Wenn man aus der Dusche kommt und sofort von feuchter, kalter Luft überrascht wird, ist das für viele Menschen eine alltägliche Realität im Badezimmer. Zu schwache Heizgeräte sorgen dafür, dass die Fliesenböden eiskalt bleiben und die Spiegel beschlagen. Zu leistungsstarke Geräte wiederum verschwenden nur Geld. Die Lösung? Wählen Sie ein geeignetes industrielles Infrarotheizgerät – aus Quarz oder Halogen – in der richtigen Leistungsklasse. So erreicht die Wärme genau dort, wo sie benötigt wird, und zu dem Zeitpunkt, an dem sie benötigt wird.
Was wirklich wichtig ist Industrielle Infrarotheizgeräte arbeiten durch Strahlung – sie erwärmen Menschen und Oberflächen direkt, anstatt versuchen, die Luft zu erhitzen. Im Badezimmer bedeutet das, dass man schneller Wärme bekommt und dass Kondenswasser weniger Probleme verursacht. Wir bauen diese Geräte mit versiegelten Quarzröhren und Reflektoren, sodass die Ausstrahlung gezielt wirkt. Dadurch wird mehr Energie in nutzbare Wärme umgewandelt, anstatt durch Konvektion verloren zu gehen.
Die gängigen Leistungsklassen sind einfach: 1500 W und 2000 W für 120-Volt-Anschlüsse, sowie 3000 W für 240-Volt-Anschlüsse, sofern die Leitung dies zulässt. Die Faustregel ist einfach: Kleine bis mittelgroße Bäder – etwa 40–70 Quadratfuß – eignen sich meist für Geräte mit 1500 W. Größere Räume, etwa 70–100+ Quadratfuß, benötigen Geräte mit 2000–3000 W. Passt man die Leistungsklasse zum Raumgröße an, erhält man eine schnellere Erwärmung, ein konstanteres Wohlfühlklima und niedrigere Betriebskosten pro Dusche.
Warum Infrarotheizungen so gut für Badezimmer geeignet sind Das Wohlfühlklima im Badezimmer hängt nicht nur von der Lufttemperatur ab. Es geht auch darum, die Oberflächen zu trocknen und zu erwärmen, die man berührt – Böden, Handtücher, Wände. Infrarotwärme wirkt direkt auf diese Oberflächen, sodass man schneller ein angenehmes Klima hat und die feuchte Kälte nicht weiterhin vorhanden ist.

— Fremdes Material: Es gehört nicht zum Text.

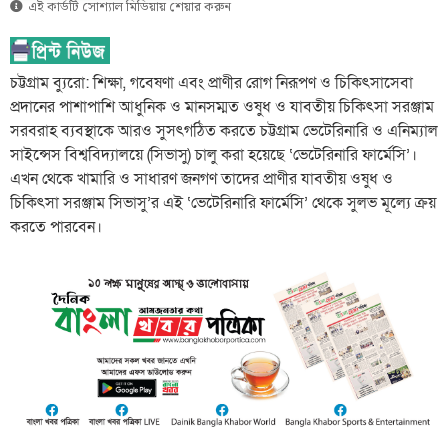
এই কার্ডটি সোশ্যাল মিডিয়ায় শেয়ার করুন
চট্টগ্রাম ব্যুরো: শিক্ষা, গবেষণা এবং প্রাণীর রোগ নিরূপণ ও চিকিৎসাসেবা
প্রদানের পাশাপাশি আধুনিক ও মানসম্মত ওষুধ ও যাবতীয় চিকিৎসা সরঞ্জাম
সরবরাহ ব্যবস্থাকে আরও সুসৎগঠিত করতে চট্টগ্রাম ভেটেরিনারি ও এনিম্যাল
সাইন্সেস বিশ্ববিদ্যালয়ে (সিভাসু) চালু করা হয়েছে ‘ভেটেরিনারি ফার্মেসি’।
এখন থেকে খামারি ও সাধারণ জনগণ তাদের প্রাণীর যাবতীয় ওষুধ ও
চিকিৎসা সরঞ্জাম সিভাসু’র এই ‘ভেটেরিনারি ফার্মেসি’ থেকে সুলভ মূল্যে ক্রয়
করতে পারবেন।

Eine richtige Größe des Heizgeräts hilft außerdem dabei, die Feuchtigkeit unter Kontrolle zu halten, damit der Raum nach jedem Gebrauch schneller trocknet.
Das bedeutet kürzere Heizzyklen, weniger Energieverbrauch und weniger feuchte Stellen, die zu Wartungsproblemen führen könnten. Für Haushalte bedeutet das eine zuverlässige Wärmequelle – Tag für Tag – ohne dass das Heizgerät überdimensioniert werden muss oder die Stromrechnung zu hoch ausfällt.
Was man beim Einbau wissen sollte Der Einbau ist einfach, doch die richtige Platzierung ist entscheidend. Montieren Sie das Heizgerät so, dass der Wärmestrahl den Boden sowie die wichtigsten Oberflächen erreicht. Achten Sie außerdem darauf, die Abstände zu Wänden und Decke einzuhalten, wie es in der Anleitung angegeben ist. In feuchten Bereichen sollten Sie einen GFCI-geschützten Steckdosenanschluss verwenden. Wählen Sie außerdem ein Modell mit Schutzvorrichtungen, um zusätzlichen Schutz zu gewährleisten.
Ein praktischer Tipp: Da Infrarotwärme Menschen und Gegenstände direkt erwärmt, kann die Lufttemperatur etwas niedriger sein als bei konventionellen Heizmethoden. Wählen Sie die richtige Leistungsklasse und montieren Sie das Gerät an der Decke oder an der Wand, wo der Wärmestrahl optimal wirkt. So bleibt die Wärme konstant und gleichmäßig.